Try being a lefthanded, offbeat, jewelry-making writer chick (who also hoopdances, as if I'm not already odd enough) in a right-handed, conventional, non-hobby-indulging "normal" family. No wonder I've felt like a misfit my whole life.

It's good to meet and interact with other people who talk aloud to themselves and their characters; who think it's entirely reasonable to wonder what would happen to a corpse dumped in a kudzu patch; and who wouldn't hesitate to ask a resort owner if you need to fictionalize the names of his campground and cabins when you send your characters to his place for the weekend. ;-)

K.M. Weiland

Anything in the name of art! When you get in the habit of hanging with a writing crowd, you have to start to wonder if maybe it's the rest of the world that's lost its marbles.

Jeanne Damoff

I don't dare invite my characters into the grocery store aisle. My various selves get into embarrassing enough arguments on our own. (I wish I were kidding.)

This is great, K.M. Thanks! :)

Nadine Liamson

I'm there with all of you. I can use words like tilde, transom, houppelande, orrery, tapster (just learned that one; it pays to read Shakespeare),incarnadine and ormolu correctly in a sentence (though, perhaps not all in the same one). I'm also a terrible braggart. And you're right; we're neve really "normal" (Maybe some of us can get together and design that T-shirt.)

K.M. Weiland

@Jeanne: According to E.L. Doctorow, "Writing is a social acceptable form of schizophrenia." ;)

@Nadine: Shakespeare's the best. His knack for turning a phrase remains unparalleled.

kat magendie

*Smiling!* Love this post.

One of the embarrassing parts of what you talked about, for me, is the daydreaming -- I will be staring off into space - deep dark space - sucked up in a black hole - and whomever is around me thinks I'm weird I suppose *laugh* But, those who know me know to just shrug it off and say, "Aw, that's just Kat off in la la land"

alisa hope

Love it!

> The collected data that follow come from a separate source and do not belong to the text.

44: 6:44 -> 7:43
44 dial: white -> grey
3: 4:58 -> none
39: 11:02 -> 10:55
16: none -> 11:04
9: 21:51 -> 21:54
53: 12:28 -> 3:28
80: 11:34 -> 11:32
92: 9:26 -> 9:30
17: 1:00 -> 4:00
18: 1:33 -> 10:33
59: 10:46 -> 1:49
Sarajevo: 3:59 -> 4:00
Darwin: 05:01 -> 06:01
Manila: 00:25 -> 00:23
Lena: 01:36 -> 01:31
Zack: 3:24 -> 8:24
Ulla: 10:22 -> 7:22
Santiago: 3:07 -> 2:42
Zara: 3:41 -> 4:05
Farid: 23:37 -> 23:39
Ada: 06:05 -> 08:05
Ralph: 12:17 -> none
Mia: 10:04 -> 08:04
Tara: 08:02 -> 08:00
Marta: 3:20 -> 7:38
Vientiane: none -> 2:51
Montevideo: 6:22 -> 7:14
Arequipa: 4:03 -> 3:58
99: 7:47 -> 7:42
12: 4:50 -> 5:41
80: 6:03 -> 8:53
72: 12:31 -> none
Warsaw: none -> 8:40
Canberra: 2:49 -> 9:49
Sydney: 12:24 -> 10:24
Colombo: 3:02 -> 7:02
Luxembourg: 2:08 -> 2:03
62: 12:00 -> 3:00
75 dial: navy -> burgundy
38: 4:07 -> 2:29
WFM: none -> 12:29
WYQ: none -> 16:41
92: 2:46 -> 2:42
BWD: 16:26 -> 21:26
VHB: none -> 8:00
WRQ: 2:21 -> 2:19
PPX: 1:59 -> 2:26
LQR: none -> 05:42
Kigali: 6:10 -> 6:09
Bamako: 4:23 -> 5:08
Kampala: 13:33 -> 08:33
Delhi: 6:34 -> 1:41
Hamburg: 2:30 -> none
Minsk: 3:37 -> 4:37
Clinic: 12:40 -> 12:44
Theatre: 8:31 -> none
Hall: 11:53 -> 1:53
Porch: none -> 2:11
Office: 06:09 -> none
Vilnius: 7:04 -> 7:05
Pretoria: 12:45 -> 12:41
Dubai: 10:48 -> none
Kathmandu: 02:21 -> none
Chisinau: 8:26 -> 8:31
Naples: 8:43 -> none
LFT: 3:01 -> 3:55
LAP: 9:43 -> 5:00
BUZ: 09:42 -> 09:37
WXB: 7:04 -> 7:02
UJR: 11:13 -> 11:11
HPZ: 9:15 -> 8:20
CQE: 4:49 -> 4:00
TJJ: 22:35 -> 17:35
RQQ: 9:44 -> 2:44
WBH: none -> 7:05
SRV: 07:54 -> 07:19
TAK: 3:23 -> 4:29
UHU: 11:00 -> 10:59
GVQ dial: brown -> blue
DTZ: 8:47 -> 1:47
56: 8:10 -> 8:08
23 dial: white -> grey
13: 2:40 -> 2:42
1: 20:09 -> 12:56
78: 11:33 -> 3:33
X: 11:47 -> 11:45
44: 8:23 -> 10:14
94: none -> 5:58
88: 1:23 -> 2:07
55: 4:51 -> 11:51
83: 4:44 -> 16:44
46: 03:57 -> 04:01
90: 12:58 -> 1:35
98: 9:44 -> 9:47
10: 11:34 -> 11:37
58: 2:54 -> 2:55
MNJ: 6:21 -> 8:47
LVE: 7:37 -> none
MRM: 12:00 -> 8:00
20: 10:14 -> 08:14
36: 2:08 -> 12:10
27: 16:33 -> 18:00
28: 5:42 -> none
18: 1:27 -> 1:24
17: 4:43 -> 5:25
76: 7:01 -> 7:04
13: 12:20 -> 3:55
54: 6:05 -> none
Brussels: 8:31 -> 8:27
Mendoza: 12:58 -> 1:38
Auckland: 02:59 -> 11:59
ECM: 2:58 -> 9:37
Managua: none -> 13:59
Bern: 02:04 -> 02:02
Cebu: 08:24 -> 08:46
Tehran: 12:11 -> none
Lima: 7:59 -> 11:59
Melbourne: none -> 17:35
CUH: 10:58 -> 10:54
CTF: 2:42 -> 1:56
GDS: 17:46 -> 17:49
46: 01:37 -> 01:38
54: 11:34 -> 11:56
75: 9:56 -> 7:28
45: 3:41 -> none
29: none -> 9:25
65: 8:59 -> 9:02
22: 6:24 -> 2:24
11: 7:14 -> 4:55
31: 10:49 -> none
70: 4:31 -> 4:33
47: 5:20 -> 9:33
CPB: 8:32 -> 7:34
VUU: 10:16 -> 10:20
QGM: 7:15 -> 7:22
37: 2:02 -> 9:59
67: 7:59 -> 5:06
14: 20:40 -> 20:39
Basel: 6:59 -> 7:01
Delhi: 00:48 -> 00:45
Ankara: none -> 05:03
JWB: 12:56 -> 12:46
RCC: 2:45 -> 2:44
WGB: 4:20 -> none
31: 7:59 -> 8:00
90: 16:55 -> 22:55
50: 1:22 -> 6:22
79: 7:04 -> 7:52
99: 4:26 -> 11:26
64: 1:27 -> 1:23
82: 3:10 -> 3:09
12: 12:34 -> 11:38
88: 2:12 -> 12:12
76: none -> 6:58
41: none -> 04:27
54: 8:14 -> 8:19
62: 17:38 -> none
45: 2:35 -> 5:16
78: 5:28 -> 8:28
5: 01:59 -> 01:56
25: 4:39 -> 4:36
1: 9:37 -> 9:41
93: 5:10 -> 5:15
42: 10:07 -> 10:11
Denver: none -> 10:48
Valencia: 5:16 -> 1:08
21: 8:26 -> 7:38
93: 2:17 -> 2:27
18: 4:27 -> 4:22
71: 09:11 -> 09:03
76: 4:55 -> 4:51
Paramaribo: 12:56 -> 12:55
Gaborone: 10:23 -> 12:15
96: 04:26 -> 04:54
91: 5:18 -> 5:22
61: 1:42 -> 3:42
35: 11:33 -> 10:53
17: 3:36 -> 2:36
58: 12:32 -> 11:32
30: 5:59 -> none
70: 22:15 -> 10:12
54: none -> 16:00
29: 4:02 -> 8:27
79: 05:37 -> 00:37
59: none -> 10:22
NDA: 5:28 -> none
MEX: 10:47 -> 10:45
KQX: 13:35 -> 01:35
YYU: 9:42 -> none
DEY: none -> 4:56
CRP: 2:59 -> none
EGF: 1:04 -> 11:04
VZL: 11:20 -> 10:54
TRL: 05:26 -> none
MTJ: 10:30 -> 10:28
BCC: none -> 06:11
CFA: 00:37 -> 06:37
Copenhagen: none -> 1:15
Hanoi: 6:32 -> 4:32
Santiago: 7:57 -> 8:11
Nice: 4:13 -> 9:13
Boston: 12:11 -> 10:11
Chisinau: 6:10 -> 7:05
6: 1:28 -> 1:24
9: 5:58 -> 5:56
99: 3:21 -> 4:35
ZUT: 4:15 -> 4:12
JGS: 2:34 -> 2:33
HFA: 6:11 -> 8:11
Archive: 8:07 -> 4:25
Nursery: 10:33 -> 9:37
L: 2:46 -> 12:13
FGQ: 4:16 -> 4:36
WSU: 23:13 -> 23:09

I was always a weird, introverted girl. I tried to normalize myself as I became an adult, but now it seems God would have me weird again. Good thing -- being normal is exhausting ;-)

Tracey Michae'l Lewis-Giggetts

Great blog. I actually wonder if anyone who is fully functioning in their God-given gifts can be considered normal. When I think of engineers who love their work or doctors who REALLY love medicine or teachers who can't get enough of the classroom...there always seems to be something "off" about them. :)

I feel bad saying this but it's somewhat comforting to know that those who consider themselves "normal" are usually people who lack purpose and passion; whose gifts lie dormant or ignored.

K.M. Weiland

@kat: Yeah, we're weird. But weird in a good way, I always say!

@Alisa: I read a saying last week that resonated: "I tried to be normal for a while - but then it got boring, so I went back to being me."

@Tracey: You have a point. Passion always brings people to life, no matter their field. And I'm sure doctors and engineers have just as many little quirks as writers!

The comments to this entry are closed.